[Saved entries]

= Beginning of Section =

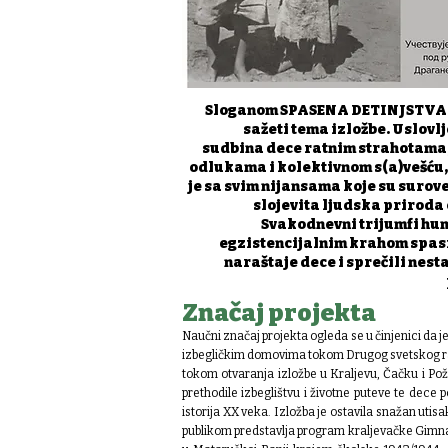
Sloganom SPASENA DETINJSTVA 
sažeti tema izložbe. Uslovlj
sudbina dece ratnim strahotama,
odlukama i kolektivnom s(a)vešću
je sa svim nijansama koje su surove
slojevita ljudska priroda
Svakodnevni trijumfi hu
egzistencijalnim krahom spasi
naraštaje dece i sprečili nes
Značaj projekta
Naučni značaj projekta ogleda se u činjenici da je 
izbegličkim domovima tokom Drugog svetskog r
tokom otvaranja izložbe u Kraljevu, Čačku i Pož
prethodile izbeglištvu i životne puteve te dece 
istorija XX veka.
Izložba je ostavila snažan utisa
publikom predstavlja program kraljevačke Gimn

= End of Section =

§ **THE TASK**
Transcribe the records above verbatim. Do not carry over any picture.

§ **RESPONSE BOX**
Sloganom SPASENA DETINJSTVA 
sažeti tema izložbe. Uslovlj
sudbina dece ratnim strahotama,
odlukama i kolektivnom s(a)vešću
je sa svim nijansama koje su surove
slojevita ljudska priroda
Svakodnevni trijumfi hu
egzistencijalnim krahom spasi
naraštaje dece i sprečili nes
Značaj projekta
Naučni značaj projekta ogleda se u činjenici da je 
izbegličkim domovima tokom Drugog svetskog r
tokom otvaranja izložbe u Kraljevu, Čačku i Pož
prethodile izbeglištvu i životne puteve te dece 
istorija XX veka.
Izložba je ostavila snažan utisa
publikom predstavlja program kraljevačke Gimn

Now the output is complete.